"Never tell me!" cried Short again. "You do not really think that the French sell at the rate our shopkeepers say they do! It is all a trick of the people at home, to spite those they have been jealous of so long. They may starve us; but the law will be too strong for them, sooner or later."

"I rather hope that they may be too strong for the law," replied Mr. Culver. "If we can but get the law altered, our day of prosperity may come again. We might have learned by this time that all our hopes of selling our silks abroad are at an end, unless we improve like our neighbours, instead of wrapping ourselves up in the idea that nobody can ever equal us."

"Ay, I suppose it was under the notion that it was a fine thing to export, that we were forbidden to import silks," observed Cooper; "but if they had only let us have a little free conversation with the French about their manufacture, we might by this time have had something as good as they to sell abroad."

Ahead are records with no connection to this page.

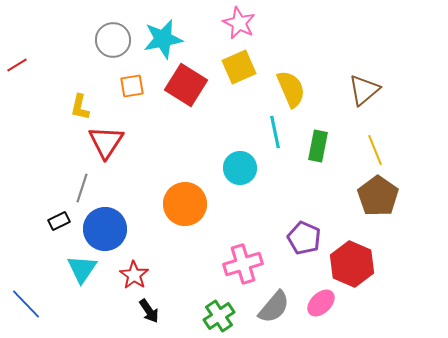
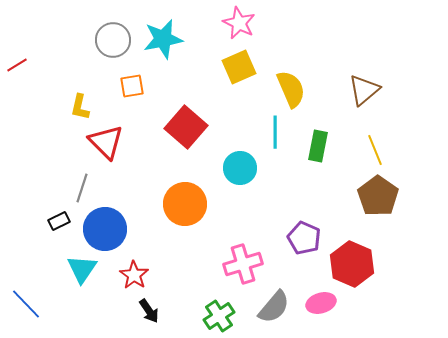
red square: moved 42 px down; rotated 9 degrees clockwise
cyan line: rotated 12 degrees clockwise
red triangle: rotated 18 degrees counterclockwise
pink ellipse: rotated 28 degrees clockwise
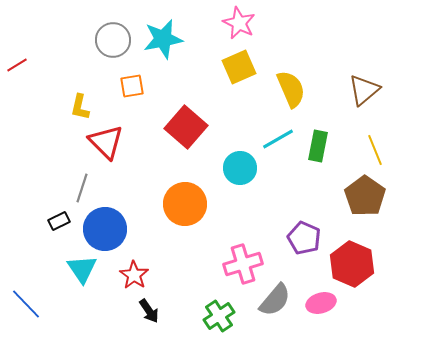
cyan line: moved 3 px right, 7 px down; rotated 60 degrees clockwise
brown pentagon: moved 13 px left
cyan triangle: rotated 8 degrees counterclockwise
gray semicircle: moved 1 px right, 7 px up
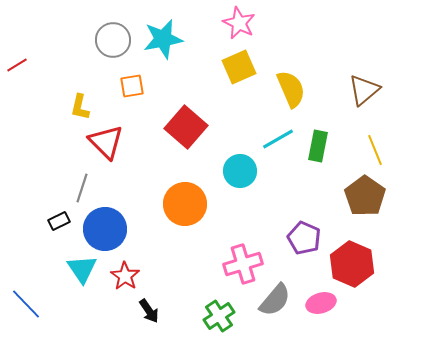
cyan circle: moved 3 px down
red star: moved 9 px left, 1 px down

"Or if not silks, something instead, which would have been produced out of what we should have saved from our expensive manufacture. If I had but the capital which is wasted in following our inferior methods, what fine things I would do with it for my family, and, in some sort, for my country!"

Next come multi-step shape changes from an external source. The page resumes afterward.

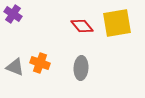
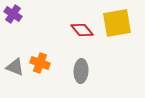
red diamond: moved 4 px down
gray ellipse: moved 3 px down
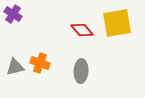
gray triangle: rotated 36 degrees counterclockwise
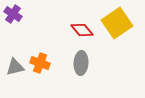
yellow square: rotated 24 degrees counterclockwise
gray ellipse: moved 8 px up
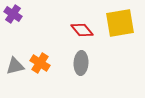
yellow square: moved 3 px right; rotated 24 degrees clockwise
orange cross: rotated 12 degrees clockwise
gray triangle: moved 1 px up
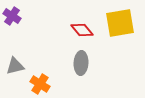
purple cross: moved 1 px left, 2 px down
orange cross: moved 21 px down
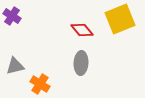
yellow square: moved 4 px up; rotated 12 degrees counterclockwise
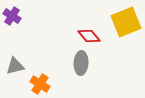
yellow square: moved 6 px right, 3 px down
red diamond: moved 7 px right, 6 px down
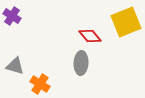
red diamond: moved 1 px right
gray triangle: rotated 30 degrees clockwise
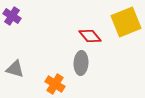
gray triangle: moved 3 px down
orange cross: moved 15 px right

"I cannot imagine," Cooper again observed, "how the French afford their goods at the price they do. Whether it is that they have food cheaper, and therefore wages are lower, or whether it is that they have better machinery, I should like to come to a fair trial with them. If we can get upon an equality with them, well and good; there will be buyers at hand for all that we can make. If we cannot compete with them, better know it at once, and turn to something else, than be supplanted by means of a contraband trade, while our masters' money is spent in guarding the coast to no purpose."

"Never tell me!" interposed old Short. "You grumblers always grudge every farthing that is not spent upon yourselves."

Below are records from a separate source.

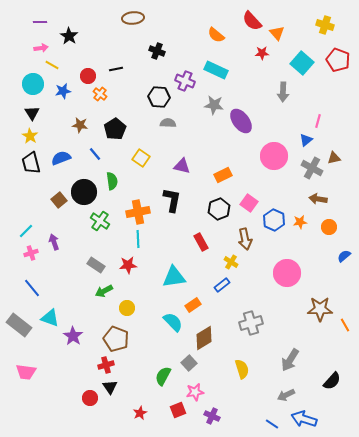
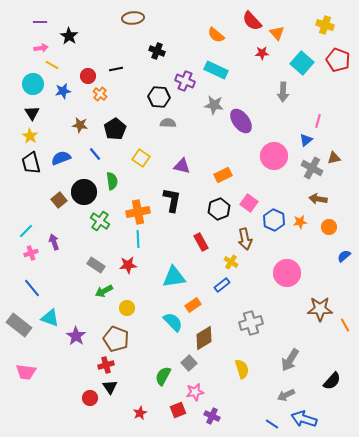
purple star at (73, 336): moved 3 px right
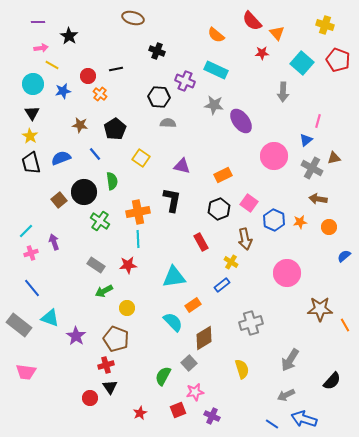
brown ellipse at (133, 18): rotated 20 degrees clockwise
purple line at (40, 22): moved 2 px left
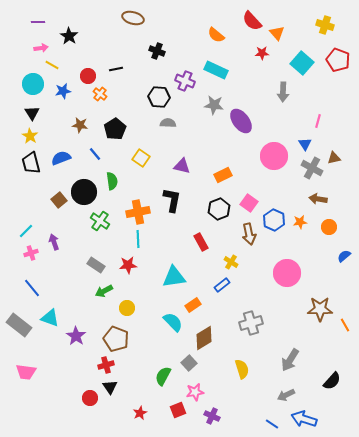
blue triangle at (306, 140): moved 1 px left, 4 px down; rotated 24 degrees counterclockwise
brown arrow at (245, 239): moved 4 px right, 5 px up
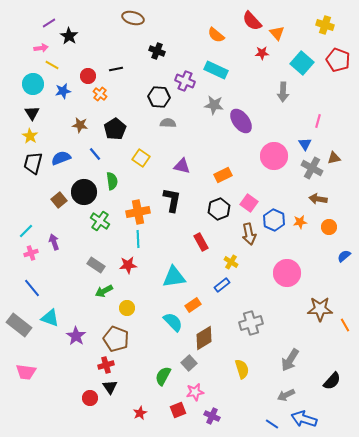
purple line at (38, 22): moved 11 px right, 1 px down; rotated 32 degrees counterclockwise
black trapezoid at (31, 163): moved 2 px right; rotated 30 degrees clockwise
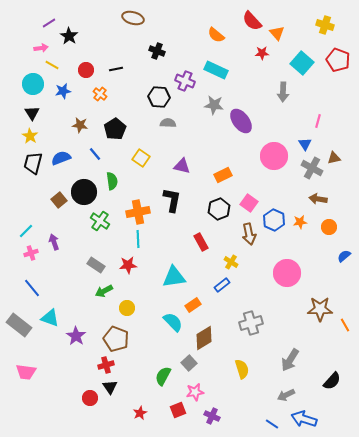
red circle at (88, 76): moved 2 px left, 6 px up
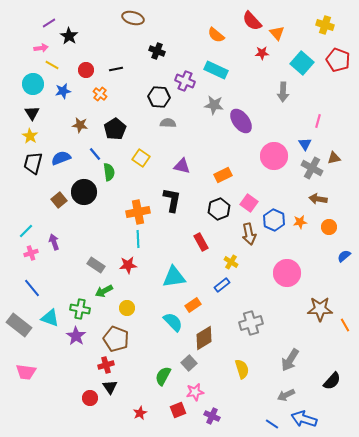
green semicircle at (112, 181): moved 3 px left, 9 px up
green cross at (100, 221): moved 20 px left, 88 px down; rotated 24 degrees counterclockwise
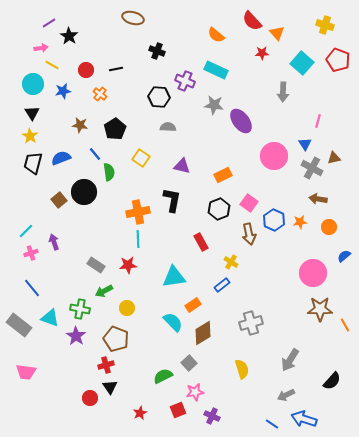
gray semicircle at (168, 123): moved 4 px down
pink circle at (287, 273): moved 26 px right
brown diamond at (204, 338): moved 1 px left, 5 px up
green semicircle at (163, 376): rotated 36 degrees clockwise
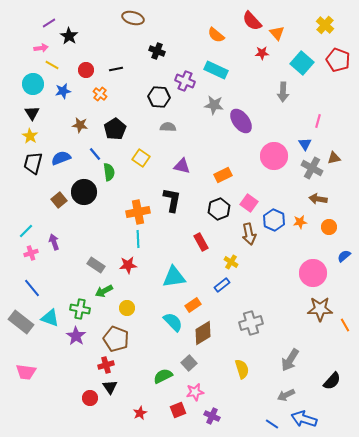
yellow cross at (325, 25): rotated 24 degrees clockwise
gray rectangle at (19, 325): moved 2 px right, 3 px up
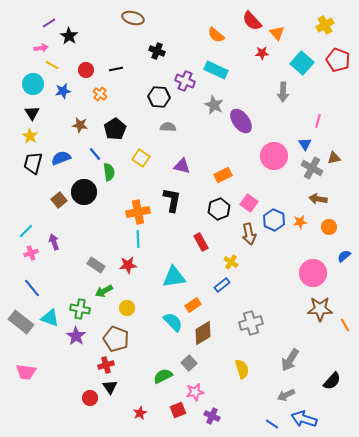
yellow cross at (325, 25): rotated 18 degrees clockwise
gray star at (214, 105): rotated 18 degrees clockwise
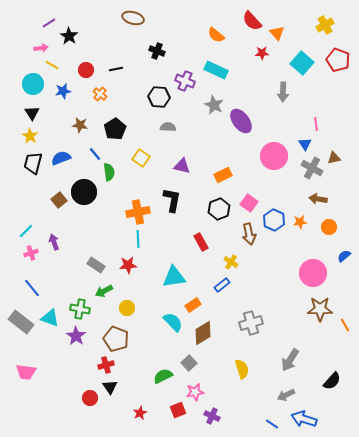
pink line at (318, 121): moved 2 px left, 3 px down; rotated 24 degrees counterclockwise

"O, yes," replied Cooper, smiling; "we grumblers grudge every half-crown that is laid out on French silks in our neighbourhood; and no wonder, friend."

"It is the Coast Guard I was thinking of," replied the old man. "There is Mrs. Nicholas's son just well settled in the Preventive Service; and now you are for doing away the whole thing. What is to become of the poor lad, I wonder?"

"Cooper will teach him to weave," said Mr. Culver, laughing. "So many more people would wear silks, if we had fair play, that we might make a weaver of a coast guardsman here and there."

Cooper feared it would be a somewhat difficult task to impart his skill to Nicholas, who was not over-bright in learning; but he would attempt more difficult things if they brought any chance of relief from the present unhappy state of affairs. He was as little given to despond as any man; and was more secure than many of his neighbours of being employed as long as there was occupation to be had; but it did make him tremble to look forward, when he reflected how his earnings grew less, quarter by quarter.